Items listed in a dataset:
----
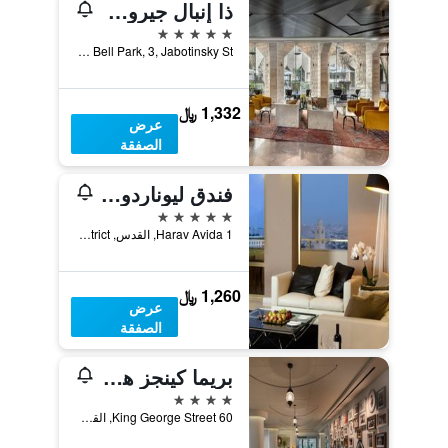
ذا إنبال جيروساليم
5 نجوم
Liberty Bell Park, 3, Jabotinsky St., القدس, Jerusalem District, اسرائيل
1,332 ﷼
عرض
الصفقة
فندق ليوناردو بلازا القدس
5 نجوم
Harav Avida 1, القدس, Jerusalem District, اسرائيل
1,260 ﷼
عرض
الصفقة
بريما كينجز هوتل
4 نجوم
60 King George Street, القدس, Jerusalem District, اسرائيل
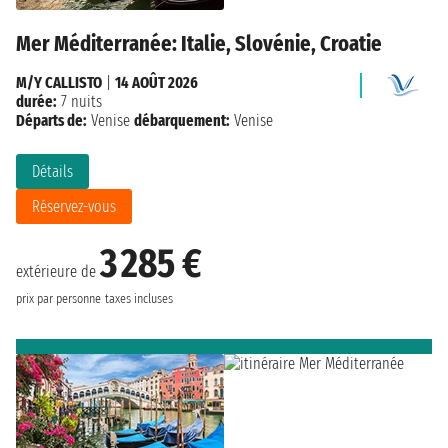
Mer Méditerranée: Italie, Slovénie, Croatie
M/Y CALLISTO
|
14 AOÛT 2026
durée:
7 nuits
Départs de:
Venise
débarquement:
Venise
Détails
Réservez-vous
3 285 €
extérieure de
prix par personne
taxes incluses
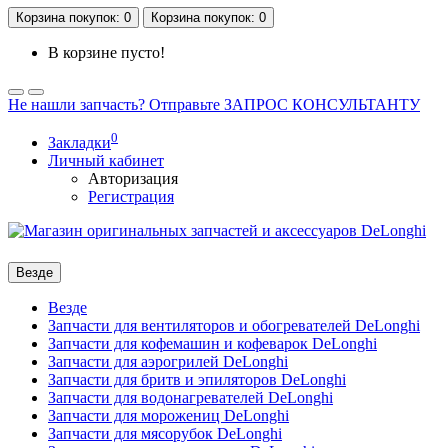
Корзина
покупок
: 0
Корзина
покупок
: 0
В корзине пусто!
Не нашли запчасть? Отправьте ЗАПРОС КОНСУЛЬТАНТУ
0
Закладки
Личный кабинет
Авторизация
Регистрация
Везде
Везде
Запчасти для вентиляторов и обогревателей DeLonghi
Запчасти для кофемашин и кофеварок DeLonghi
Запчасти для аэрогрилей DeLonghi
Запчасти для бритв и эпиляторов DeLonghi
Запчасти для водонагревателей DeLonghi
Запчасти для морожениц DeLonghi
Запчасти для мясорубок DeLonghi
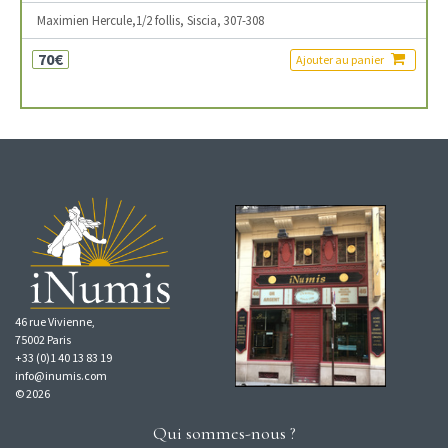
Maximien Hercule,1/2 follis, Siscia, 307-308
70€
Ajouter au panier
46 rue Vivienne,
75002 Paris
+33 (0)1 40 13 83 19
info@inumis.com
© 2026
Qui sommes-nous ?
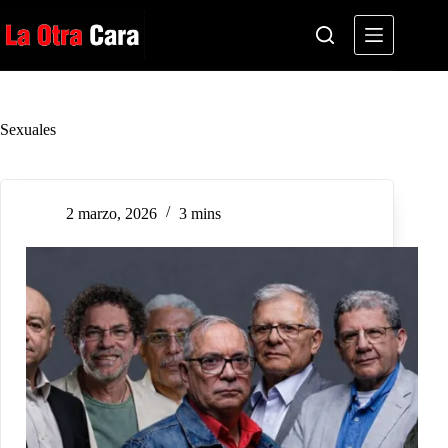
Saltar
al
contenido
Sexuales
2 marzo, 2026
3 mins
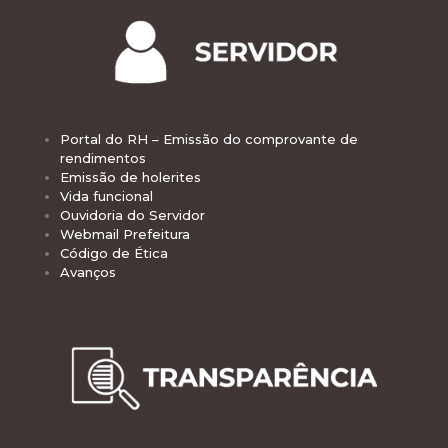
Portal do RH – Emissão do comprovante de
rendimentos
Emissão de holerites
Vida funcional
Ouvidoria do Servidor
Webmail Prefeitura
Código de Ética
Avanços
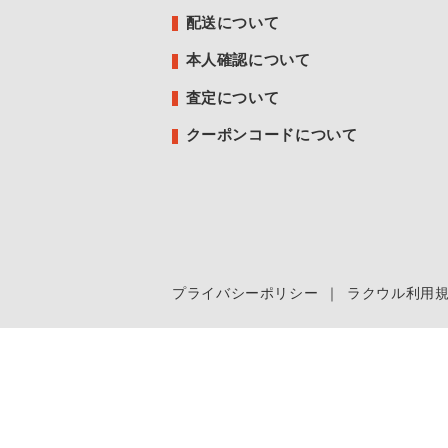
配送について
本人確認について
査定について
クーポンコードについて
プライバシーポリシー
｜
ラクウル利用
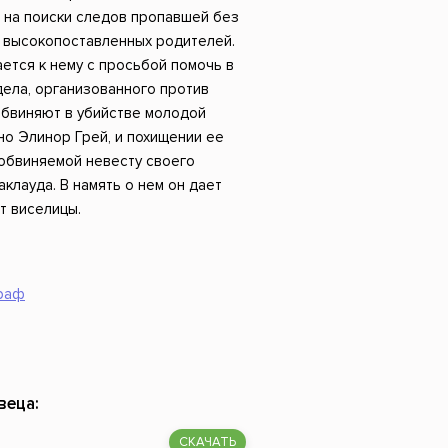
Российский боевик
 на поиски следов пропавшей без
и высокопоставленных родителей.
ется к нему с просьбой помочь в
ела, организованного против
бвиняют в убийстве молодой
о Элинор Грей, и похищении ее
 обвиняемой невесту своего
клауда. В намять о нем он дает
т виселицы.
раф
веца:
СКАЧАТЬ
----
◆ **Your assignment**:
A single figure is required: the number of lines in the data where the word "DeLonghi" occurs.

◆ **Solved problem**:
7